Privatization process aimed at banking continues

CAIRO: Thirteen European, Arab and Egyptian financial institutions are expected to submit their technical valuation for buying a 75 percent to 80 percent stake in Bank of Alexandria (BOA) by the end of the first week in July. They will also submit their preliminary financial bids to the Central Bank of Egypt (CBE) in four to six weeks time. Accordingly, bidders will be short-listed and the winner will be announced by the end of next November.

Currently, the banking sector is at the center of the new government’s reform agenda and is expected to witness further privatization as part of a five-year reform plan for the banking industry that began two years ago, according to an Egypt National Investment Reform Agenda workshop that was held in May 2006. The overhaul of the banking industry, which represents around 80 to 90 percent of the total Egyptian financial sector, is due to the fact that the industry is not performing as efficiently as it could. Profitability has been about 0.5 percent on assets over the last years; non-performing loans officially exceeded 20 percent of total loans in 2004 and less than two thirds are provisioned.

To date, while the state’s shareholdings in 12 out of 17 joint venture banks have been sold, including 33.8 percent in Egyptian American Bank (EAB) and a sale of MIBank, the privatization of the banking sector has been slower than the overall progress of the privatization process.

The sale of state-owned banks was first forecast for 1998, when the banking industry was dominated by four state-owned banks that accounted for 80 percent of commercial deposits in the country. Yet, as of 2005, more than 60 percent of the market was controlled by the state, through direct ownership or participation.

The government’s plan was to privatize 38 joint venture banks, sell BOA, as one of the four state owned banks, and therefore force the country’s weak banks to be taken over by stronger institutions.

In the history of bank privatization in Egypt, the planned sale of BOA is one of the most significant in banking reform. As of 2005, BOA became the fourth largest commercial bank in Egypt when measured by total assets and customer deposits. As of February 2006, under International Financial Reporting Standards, BOA recorded total assets of $6.9 billion, customer loans of $1.4 billion, customer deposits of $5.4 billion and shareholders’ equity of $0.8 billion. Given these figures, the recent positive performance of the bank has garnered high interest in the sale from both domestic and foreign institutions.

According to the Ministry of Investment, which is co-coordinating the sale of the bank, and being advised by Citigroup Corporate and Investment Banking, proceeds from the sale will be used to settle public sector debts worth LE 19.2 billion to the National Bank of Egypt, Banque Misr and Banque du Caire.

A dividend of LE 2 billion will be paid to the bank’s existing shareholders in April 2006. Also, 5 percent of BOA’s share capital will be available to the bank’s employees as part of the privatization process.
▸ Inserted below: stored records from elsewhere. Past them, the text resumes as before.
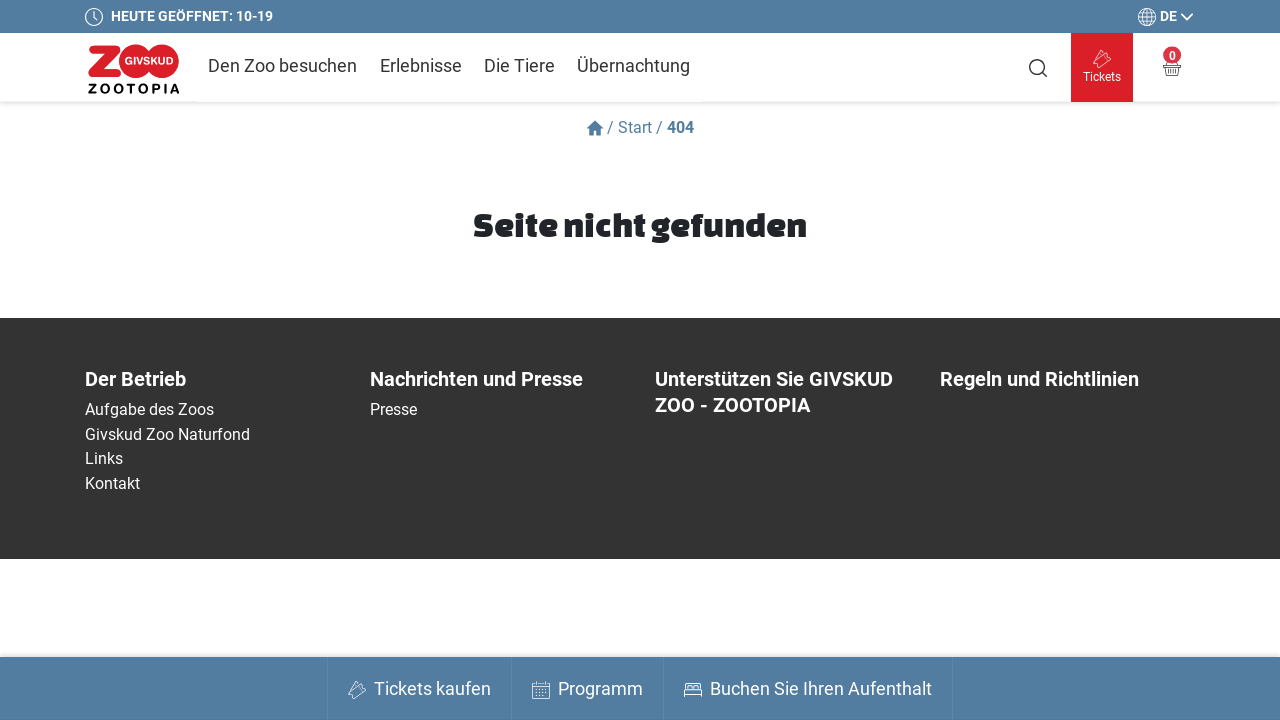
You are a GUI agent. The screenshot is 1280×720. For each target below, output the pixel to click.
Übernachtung (633, 65)
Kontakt (112, 483)
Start (635, 127)
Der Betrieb (135, 379)
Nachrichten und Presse (476, 379)
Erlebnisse (421, 65)
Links (104, 458)
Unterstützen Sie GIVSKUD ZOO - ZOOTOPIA (774, 392)
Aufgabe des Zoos (149, 409)
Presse (393, 409)
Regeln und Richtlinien (1039, 379)
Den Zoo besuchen (282, 65)
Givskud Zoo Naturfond (167, 434)
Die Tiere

Furthermore, any residual shareholding (15-20 percent) in the bank will be sold by way of an initial public offering on the Cairo and Alexandria Stock Exchange (CASE) once the sale has gone through.

Among the European bidders are HSBC, BNP Paribas, National Bank of Greece and ABN Amro. Among the Arab banks bidding, are the Arab Bank, Bank of Mashreque, Kuwaiti Commercial Bank, and CIB from Egypt.

According to the Ministry of Investment, those banks wishing to qualify must fulfill certain criteria established by both CBE, as the regulator of the Egyptian banking sector, and the ministry.

According to CBE and the ministry, a prospective bidder must be an established financial institution, possess a commercial banking license and have sufficient resources and expertise to ensure that the bank is financially and commercially strong post privatization. Parties that wish to bid as a consortium should note that a consortium must include one member who is a “qualifying purchaser, a third party that intends to acquire a shareholding in excess of 51 percent of the shares in the bank.